7.30pm, Saturday 11 March 2006 – St Nicholas’ Church, Sevenoaks
Mozart – Requiem
Schubert – Mass in C
The pairing of Wolfgang Amadeus Mozart’s Requiem with Franz Schubert’s fourth Mass ought to be a marriage of great works by two great composers. Scholars have argued, and continue to do so, over whether Mozart’s final work was born great or had greatness thrust upon it by the romantic and mysterious circumstances surrounding its genesis. Schubert, by his own admission, knew that his choral works lacked the masterstrokes of his illustrious forbears and decided to have lessons in counterpoint very late in life. What is not in doubt is that both works have rightly held a firm place in the hearts of performers and audiences for around 200 years.
The two composers had much in common. Both were violinists and pianists of prodigious talent. Both were dominated by their fathers. Both remained poor for much of their lives, struggling for positions which would provide money and status. Both died in their early thirties of illnesses which still arouse some debate. Both left behind an enormous body of work, as if they knew that time was short. Coincidentally, Antonio Salieri was Schubert’s teacher and Mozart’s archrival, holding as he did the coveted position of court composer to Emperor Josef in Vienna.
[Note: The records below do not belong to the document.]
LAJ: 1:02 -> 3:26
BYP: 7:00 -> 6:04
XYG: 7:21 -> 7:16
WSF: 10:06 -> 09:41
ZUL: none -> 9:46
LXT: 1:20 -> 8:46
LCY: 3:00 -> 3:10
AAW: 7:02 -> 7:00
More importantly, both inhabited a musical paradise, although they might not have thought so at the time. Anton Schindler, writing in 1840, described turn-of-the-century Vienna: ‘There was a preference for music without ostentation – music which, whether performed by four voices or four hundred, would work magic on the listener, cultivating his mind and senses, ennobling his emotions… and yet this was not a time of philosophical sophistication; it was rather a period of uninhibited enjoyment, whose purity lasted well into the first decade of our century.’
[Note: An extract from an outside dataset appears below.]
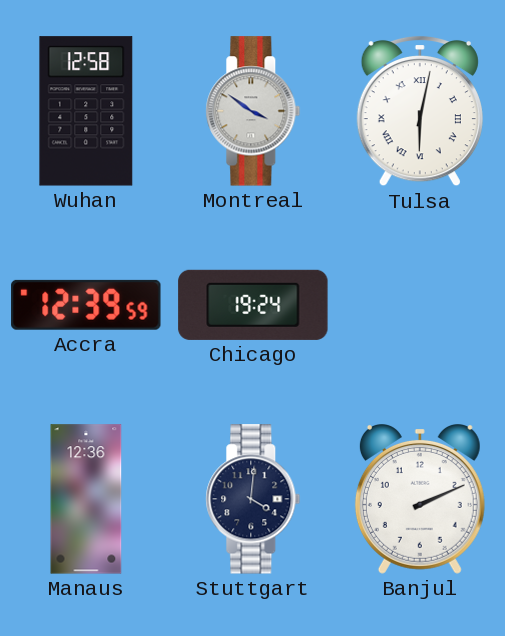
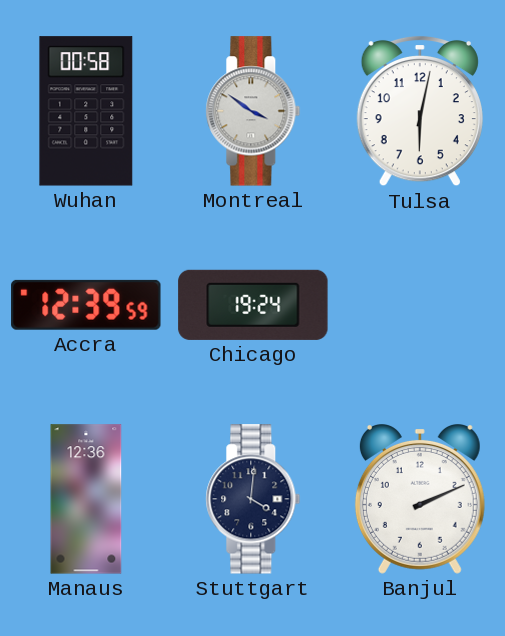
Wuhan: 12:58 -> 00:58
Tulsa numerals: Roman -> Arabic
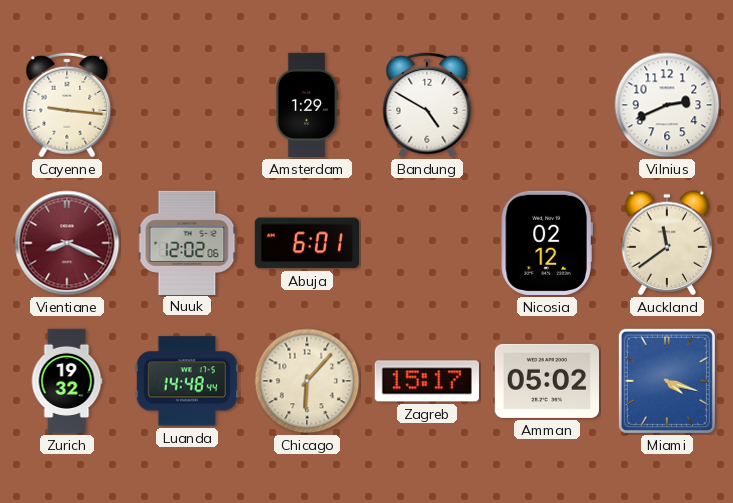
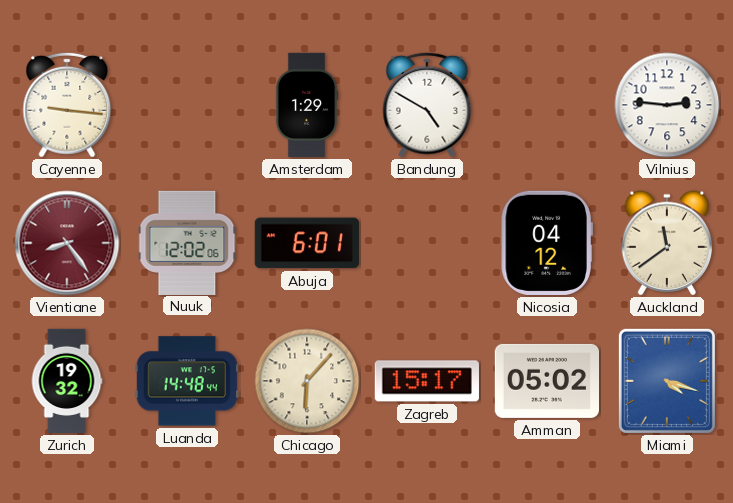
Vilnius: 2:41 -> 2:46
Vientiane: 8:19 -> 8:24
Nicosia: 02:12 -> 04:12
Schubert’s Mass in C, D452, was written in 1816. It has a very light orchestration with no violas and optional clarinets and trumpets, giving the whole a light and airy texture. Unusually, the Kyrie belongs primarily to the four soloists, with chorus merely providing punctuation and emphasis. The light classical style is even more pronounced in the Gloria. The homophonic choral writing is underscored by a ‘Mannheim skyrocket’, the rapidly rising scale passage found so commonly in the early symphonic works of the Mannheim school. This musical style possessed an overwhelming energy, exuberance and almost uncontainable excitement. This is Schubert’s style here too some fifty years later.
The Credo, often the most solemn section of the Mass, is almost a dance. The triple time measure at first seems at odds with the metre of the words but what joy it brings to the words ‘creator of heaven and earth, of all things visible and invisible’. Contrast this with the next section, which speaks of the spirit made carnate, and crucifixion, where the harmonic language moves forward in time to wring full sentiment before returning to the joyful, chordal C major declaration that ‘on the third day he was resurrected and ascended into heaven.’
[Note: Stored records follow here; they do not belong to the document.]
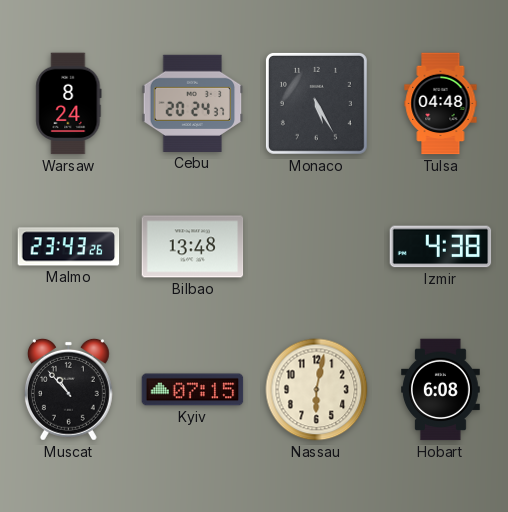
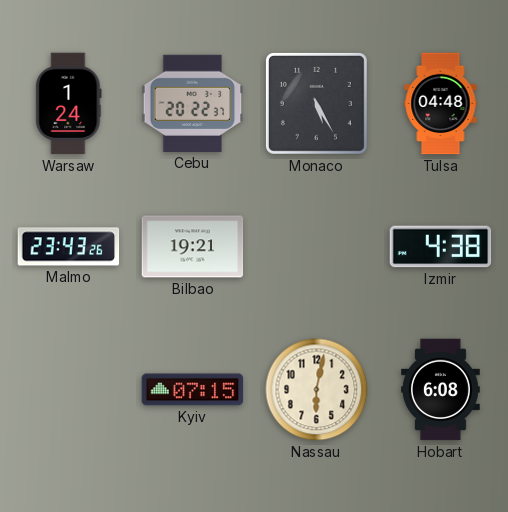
Warsaw: 8:24 -> 1:24
Cebu: 20:24 -> 20:22
Bilbao: 13:48 -> 19:21
Muscat: 10:53 -> none
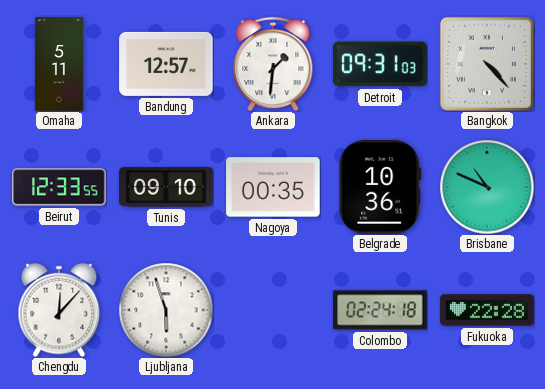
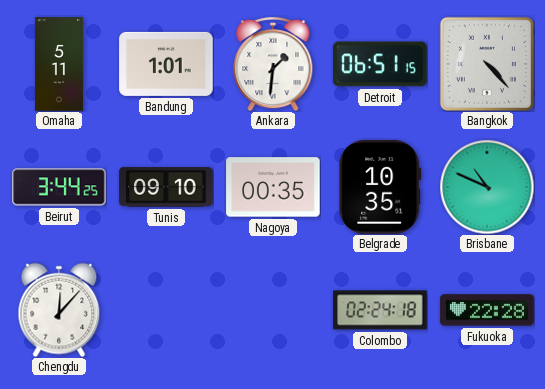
Bandung: 12:57 -> 1:01
Detroit: 09:31 -> 06:51
Beirut: 12:33 -> 3:44
Belgrade: 10:36 -> 10:35
Ljubljana: 5:57 -> none
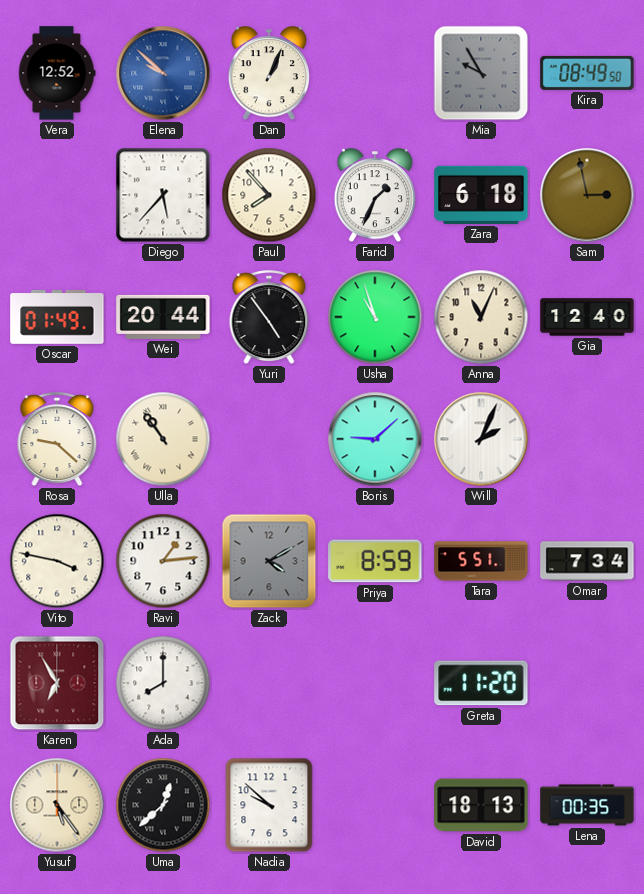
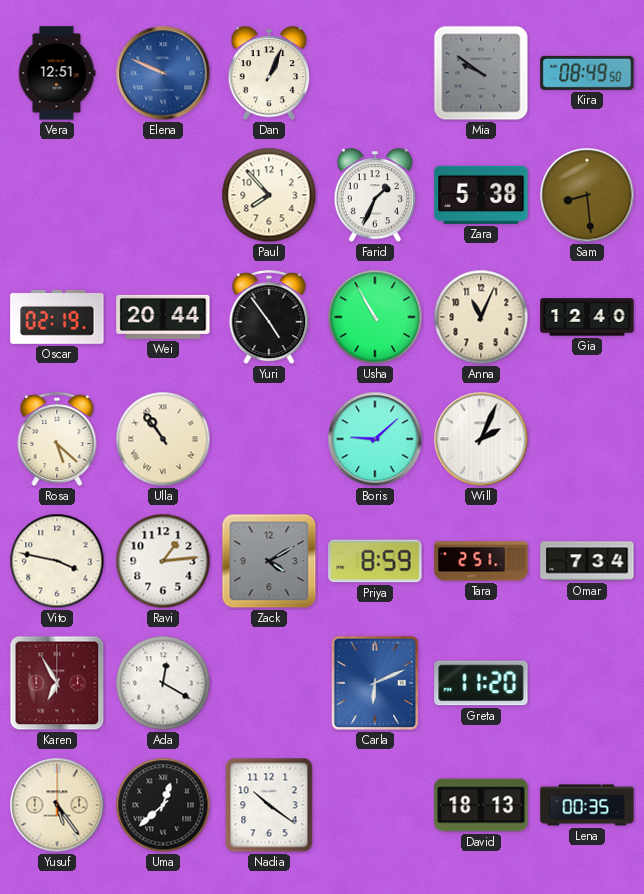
Vera: 12:52 -> 12:51
Elena: 9:52 -> 9:49
Mia: 9:55 -> 9:51
Diego: 5:37 -> none
Zara: 6:18 -> 5:38
Sam: 2:58 -> 8:29
Oscar: 01:49 -> 02:19
Usha: 10:57 -> 10:55
Rosa: 9:22 -> 5:22
Tara: 5:51 -> 2:51
Ada: 8:00 -> 12:20
Carla: none -> 6:11
Nadia: 9:52 -> 10:21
A rather thoughtful start to the Sanctus is another surprise but the solo soprano quickly dispels any doubt with her jubilant ‘Osanna in excelsis’. Schubert is best known for his tunes and so allows the soloist full measure in the Benedictus, which commonly in masses is in a slow duple time as here. This melody is perhaps unusual in its athleticism however. The solo voice has to navigate tricky rising and falling jumps without the least sign of strain or risk spoiling the calm for ‘blessed are they that go in the way of the Lord’. This is followed by a sinuous setting of the Agnus Dei and a final dance-like and precise ‘Dona nobis pacem’ as if to say that eternal bliss is a foregone conclusion.
Surely everyone recognises the opening of the Requiem in D minor K 626 of Wolfgang Amadeus Mozart? The sombre basset horns over the plodding, brooding bass chords seem inseparable from our memory of the film Amadeus and all the myths surrounding this final work of the genius, cut down in 1791 in his 35th year. Yes, Mozart was troubled by the anonymous commissioner of the piece. Yes, as he approached death himself, he felt he was writing his own requiem. Yes, he died with the manuscript on his bed trying to give instructions about its completion. It is also true that several lesser composers had a hand in completing what he had started and who continue to this day. The version we perform tonight is the reworking by Beyer in 1983 to correct some of Mozart’s pupil Süssmayr’s worst errors.
But forget all of that. Whoever wrote what, when and why, this is a glorious and idiosyncratic work, by turns sumptuous and terrifyingly stark. It should be indulged, not analysed. We should subject ourselves both to the power and majesty of the music and the startling message of the catholic rite: through the pains and rage of death to eternal light, through tears and death’s dark vale to eternal rest, from prayers and supplications to the acknowledgement that the Lord will deliver us ‘as once promised to Abraham and his seed forever’.